É importante ressaltar que para além das questões urbanas, os municípios também devem tratar
da área rural, tendo em vista que não há como se falar em planejamento se houver tratamento fragmentado entre as áreas urbana e rural.
O plano diretor poderá estabelecer regras de desenvolvimento para a área rural, desde que isso
se configure como seu interesse local, conforme o próprio Estatuto da Cidade estabelece em seu artigo
2.º, que determina
Art. 2.º A política urbana tem por objetivo ordenar o pleno desenvolvimento das funções sociais da cidade e da propriedade urbana, mediante as seguintes diretrizes gerais:
VII - integração e complementaridade entre as atividades urbanas e rurais, tendo em vista o desenvolvimento socioeconômico do Município e do território sob sua área de influência;
[...]
O município pode estabelecer regra mais rígida sobre o uso e a ocupação da área rural, principalmente quando estas forem fundamentais para a manutenção das áreas urbanas, como é o caso das áreas
de preservação de mananciais, no que concerne também aos equipamentos públicos e às atividades que
possam significar risco à população urbana e rural do município ou considerável impacto ambiental.

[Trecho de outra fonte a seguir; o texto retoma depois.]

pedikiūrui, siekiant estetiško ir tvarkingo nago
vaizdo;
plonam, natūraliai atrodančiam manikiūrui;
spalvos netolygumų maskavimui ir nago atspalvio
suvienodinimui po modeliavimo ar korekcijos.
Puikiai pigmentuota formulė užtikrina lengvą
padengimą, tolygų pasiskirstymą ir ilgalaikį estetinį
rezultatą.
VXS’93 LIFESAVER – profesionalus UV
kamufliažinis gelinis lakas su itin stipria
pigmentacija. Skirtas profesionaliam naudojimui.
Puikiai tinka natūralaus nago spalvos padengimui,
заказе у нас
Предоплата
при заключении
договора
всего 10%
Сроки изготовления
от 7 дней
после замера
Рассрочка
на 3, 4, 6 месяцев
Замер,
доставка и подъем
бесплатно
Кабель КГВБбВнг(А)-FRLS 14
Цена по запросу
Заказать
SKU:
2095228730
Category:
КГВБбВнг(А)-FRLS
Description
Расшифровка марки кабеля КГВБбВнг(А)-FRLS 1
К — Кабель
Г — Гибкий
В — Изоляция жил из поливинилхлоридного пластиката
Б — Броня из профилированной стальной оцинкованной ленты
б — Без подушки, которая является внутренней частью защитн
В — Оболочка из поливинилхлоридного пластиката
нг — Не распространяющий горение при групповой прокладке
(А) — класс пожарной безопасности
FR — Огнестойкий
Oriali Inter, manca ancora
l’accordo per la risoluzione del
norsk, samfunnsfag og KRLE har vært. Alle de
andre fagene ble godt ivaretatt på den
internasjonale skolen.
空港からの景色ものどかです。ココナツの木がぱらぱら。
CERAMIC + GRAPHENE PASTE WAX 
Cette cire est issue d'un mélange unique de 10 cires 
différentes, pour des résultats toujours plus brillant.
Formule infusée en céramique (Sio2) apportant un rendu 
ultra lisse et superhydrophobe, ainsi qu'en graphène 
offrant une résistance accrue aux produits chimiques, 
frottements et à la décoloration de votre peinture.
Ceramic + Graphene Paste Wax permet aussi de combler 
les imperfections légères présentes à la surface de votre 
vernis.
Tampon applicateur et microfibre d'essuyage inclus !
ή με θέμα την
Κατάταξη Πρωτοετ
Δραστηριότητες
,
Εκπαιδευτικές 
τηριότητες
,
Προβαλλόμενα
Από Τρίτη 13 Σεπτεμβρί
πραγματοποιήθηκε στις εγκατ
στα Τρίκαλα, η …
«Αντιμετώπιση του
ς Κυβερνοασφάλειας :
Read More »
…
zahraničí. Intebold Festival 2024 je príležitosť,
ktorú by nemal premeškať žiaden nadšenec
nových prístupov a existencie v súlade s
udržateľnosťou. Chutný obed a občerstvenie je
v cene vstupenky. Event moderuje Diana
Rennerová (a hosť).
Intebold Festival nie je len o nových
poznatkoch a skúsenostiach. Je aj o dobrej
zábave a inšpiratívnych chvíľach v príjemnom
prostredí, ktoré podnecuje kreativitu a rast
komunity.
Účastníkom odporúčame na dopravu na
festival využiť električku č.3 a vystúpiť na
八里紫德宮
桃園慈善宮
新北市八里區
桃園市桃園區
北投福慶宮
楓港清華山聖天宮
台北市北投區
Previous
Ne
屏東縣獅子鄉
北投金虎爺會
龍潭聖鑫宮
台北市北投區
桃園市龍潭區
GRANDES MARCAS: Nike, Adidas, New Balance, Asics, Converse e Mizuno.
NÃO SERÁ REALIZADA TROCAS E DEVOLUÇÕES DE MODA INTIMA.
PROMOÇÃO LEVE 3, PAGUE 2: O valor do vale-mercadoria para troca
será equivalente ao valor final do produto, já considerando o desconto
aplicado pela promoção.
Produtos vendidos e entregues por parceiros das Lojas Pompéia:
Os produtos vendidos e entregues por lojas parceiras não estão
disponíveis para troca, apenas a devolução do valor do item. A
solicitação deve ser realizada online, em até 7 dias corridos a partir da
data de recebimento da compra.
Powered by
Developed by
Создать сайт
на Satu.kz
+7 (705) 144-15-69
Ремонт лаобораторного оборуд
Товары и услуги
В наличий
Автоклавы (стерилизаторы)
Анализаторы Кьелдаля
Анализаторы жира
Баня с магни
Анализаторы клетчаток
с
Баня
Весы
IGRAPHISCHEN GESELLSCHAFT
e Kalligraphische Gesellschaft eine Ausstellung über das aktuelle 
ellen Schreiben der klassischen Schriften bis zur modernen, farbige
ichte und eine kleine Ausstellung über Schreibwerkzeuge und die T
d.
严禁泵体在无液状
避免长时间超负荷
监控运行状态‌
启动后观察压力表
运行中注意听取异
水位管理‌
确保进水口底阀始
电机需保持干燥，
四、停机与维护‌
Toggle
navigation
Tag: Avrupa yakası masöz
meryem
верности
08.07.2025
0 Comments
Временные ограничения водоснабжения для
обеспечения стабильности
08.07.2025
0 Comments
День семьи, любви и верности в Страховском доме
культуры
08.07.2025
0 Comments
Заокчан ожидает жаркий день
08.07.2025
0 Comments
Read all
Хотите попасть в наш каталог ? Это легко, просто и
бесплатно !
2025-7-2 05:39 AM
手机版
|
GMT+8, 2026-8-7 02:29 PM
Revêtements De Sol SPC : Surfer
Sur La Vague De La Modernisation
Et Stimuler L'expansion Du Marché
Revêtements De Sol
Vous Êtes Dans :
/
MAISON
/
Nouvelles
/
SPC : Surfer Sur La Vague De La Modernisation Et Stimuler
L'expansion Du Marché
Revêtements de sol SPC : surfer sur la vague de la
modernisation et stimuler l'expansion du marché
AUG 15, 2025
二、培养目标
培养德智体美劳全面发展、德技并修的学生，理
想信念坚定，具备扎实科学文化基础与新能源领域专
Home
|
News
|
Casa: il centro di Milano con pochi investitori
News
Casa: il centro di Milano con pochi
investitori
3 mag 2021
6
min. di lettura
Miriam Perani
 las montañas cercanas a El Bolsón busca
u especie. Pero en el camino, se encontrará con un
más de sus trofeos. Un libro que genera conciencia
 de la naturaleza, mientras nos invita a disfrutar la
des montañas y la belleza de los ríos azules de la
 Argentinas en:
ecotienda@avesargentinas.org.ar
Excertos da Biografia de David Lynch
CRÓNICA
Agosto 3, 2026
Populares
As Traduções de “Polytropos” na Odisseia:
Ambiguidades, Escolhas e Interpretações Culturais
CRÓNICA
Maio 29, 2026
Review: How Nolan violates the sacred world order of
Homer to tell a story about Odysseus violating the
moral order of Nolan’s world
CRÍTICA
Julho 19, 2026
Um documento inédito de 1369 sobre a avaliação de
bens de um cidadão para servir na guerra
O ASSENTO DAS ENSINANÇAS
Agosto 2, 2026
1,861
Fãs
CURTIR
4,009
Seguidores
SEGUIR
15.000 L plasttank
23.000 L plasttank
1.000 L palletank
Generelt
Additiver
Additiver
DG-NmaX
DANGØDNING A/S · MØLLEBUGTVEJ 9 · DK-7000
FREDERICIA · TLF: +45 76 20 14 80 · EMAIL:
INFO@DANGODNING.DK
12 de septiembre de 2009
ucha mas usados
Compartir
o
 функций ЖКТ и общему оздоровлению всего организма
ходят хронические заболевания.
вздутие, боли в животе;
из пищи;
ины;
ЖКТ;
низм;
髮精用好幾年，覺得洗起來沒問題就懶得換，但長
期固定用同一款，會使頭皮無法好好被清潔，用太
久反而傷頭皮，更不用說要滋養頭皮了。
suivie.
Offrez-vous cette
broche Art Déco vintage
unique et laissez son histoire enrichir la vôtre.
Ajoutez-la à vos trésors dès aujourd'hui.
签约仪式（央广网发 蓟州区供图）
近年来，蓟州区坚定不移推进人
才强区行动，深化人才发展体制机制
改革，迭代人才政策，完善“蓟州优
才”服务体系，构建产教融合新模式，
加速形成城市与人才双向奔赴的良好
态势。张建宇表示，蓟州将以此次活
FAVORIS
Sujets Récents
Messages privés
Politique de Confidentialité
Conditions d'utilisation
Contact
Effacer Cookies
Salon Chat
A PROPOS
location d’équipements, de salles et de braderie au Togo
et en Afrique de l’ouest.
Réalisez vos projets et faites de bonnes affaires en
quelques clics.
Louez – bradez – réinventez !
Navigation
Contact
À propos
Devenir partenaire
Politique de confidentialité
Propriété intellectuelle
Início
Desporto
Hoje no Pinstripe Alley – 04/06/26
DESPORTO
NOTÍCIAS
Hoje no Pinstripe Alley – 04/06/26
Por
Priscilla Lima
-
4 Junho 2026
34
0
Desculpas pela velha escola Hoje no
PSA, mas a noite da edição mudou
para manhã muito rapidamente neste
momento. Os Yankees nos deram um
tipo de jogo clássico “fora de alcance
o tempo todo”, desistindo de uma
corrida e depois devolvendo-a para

Ainda, a elaboração dos conteúdos do plano diretor deve levar em consideração o orçamento municipal, conforme determina o parágrafo primeiro do artigo 40 do Estatuto da Cidade que estabelece:
Art. 40. O plano diretor, aprovado por lei municipal, é o instrumento básico da política de desenvolvimento e expansão
urbana.
§1.º O plano diretor é parte integrante do processo de planejamento municipal, devendo o plano plurianual, as diretrizes orçamentárias e o orçamento anual incorporar as diretrizes e prioridades nele contidas.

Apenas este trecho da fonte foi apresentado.